[webkit-dev] Pointers and self-documenting code

Joe Mason jmason at rim.com
Fri Jul 6 14:26:50 PDT 2012


> From: Filip Pizlo [fpizlo at apple.com]
> Sent: Friday, July 06, 2012 4:52 PM
> To: Joe Mason
> Cc: WebKit Development ‎[webkit-dev at lists.webkit.org]‎
> Subject: Re: [webkit-dev] Pointers and self-documenting code
> 
> It's not at all clear that this is correct.
> 
> Is it correct for the font size to be zero if the frame doesn't exist?  Seems 
> dubious.
> 
> Is it correct for the font size to be zero if the page doesn't exist?  Seems 
> dubious.
> 
> Adding null checking only makes sense if you have a good story for what the 
> code ought to do if the pointer in question is null.

Well, yes, but that's not the point of the example.  I thought about adding a comment, "or some suitable default," but I figured that would be pedantic.

Regardless of whether my example default was a good one, it's clear that dereferencing null and crashing is NOT the correct thing to do.

> This is a questionable policy.  Often object properties have transient 
> nullness.  They may be null at time T1 and non-null at time T2, and the caller
>  may know that the property is non-null from context (the value of some other 
> field, the fact that it's performed some action that forces the field to 
> become non-null, etc).

In this case the caller should specifically assert that the property is not null, to let the person reading the code know that it's a possibility that's been considered and it's believed to be impossible.

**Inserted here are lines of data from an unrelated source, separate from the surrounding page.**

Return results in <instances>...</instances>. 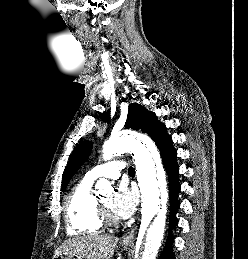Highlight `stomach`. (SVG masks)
Listing matches in <instances>:
<instances>
[{
	"label": "stomach",
	"mask_w": 248,
	"mask_h": 259,
	"mask_svg": "<svg viewBox=\"0 0 248 259\" xmlns=\"http://www.w3.org/2000/svg\"><path fill=\"white\" fill-rule=\"evenodd\" d=\"M124 249H128L127 245L123 246ZM53 259H79L76 255H70V254H59L55 256Z\"/></svg>",
	"instance_id": "obj_1"
}]
</instances>
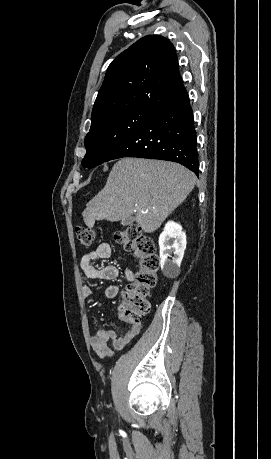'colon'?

> Thus statically enforcing the non-nullness of fields is likely to just make 
> the code more complicated.  And it doesn't buy anything.

It buys a lot!  It buys clarity. It makes the code less fragile. It's a lower barrier to entry, because less knowledge is needed to understand the code.  In some cases it provides a compile-time correctness guarantee, which is a good thing - not in all cases, but sometimes is better than never.

There are three categories of accessor:

1. Those that can never return null
2. Those that can potentially return null, and in circumstances complex enough that developers can't usefully keep track while writing algorithms
3. Those that can potentially return null, but only in circumstances that are well defined and easy to reason about (the "transient nullness" you mention)

For type 1, I argue that we should return references to indicate this statically.  I don't see how this makes the code more complicated.
For type 2, we need to always do null checks.  Anything else would be unsafe.
For type 3, we're in the exact situation we are now - the function signature will return a pointer, and the only way to know whether it needs to be checked for null or not is to read the code and reason about its usage.

I would argue that we're currently too stingy with null checks for type 3, because it's very hard to tell why it's safe to skip null checks by looking at small parts of the code, and it's better to err on the side of safety.  But that's a more subtle discussion, and I don't want to focus on that part.  I'm more interested in the low-hanging fruit of type 1 vs type 2 right now.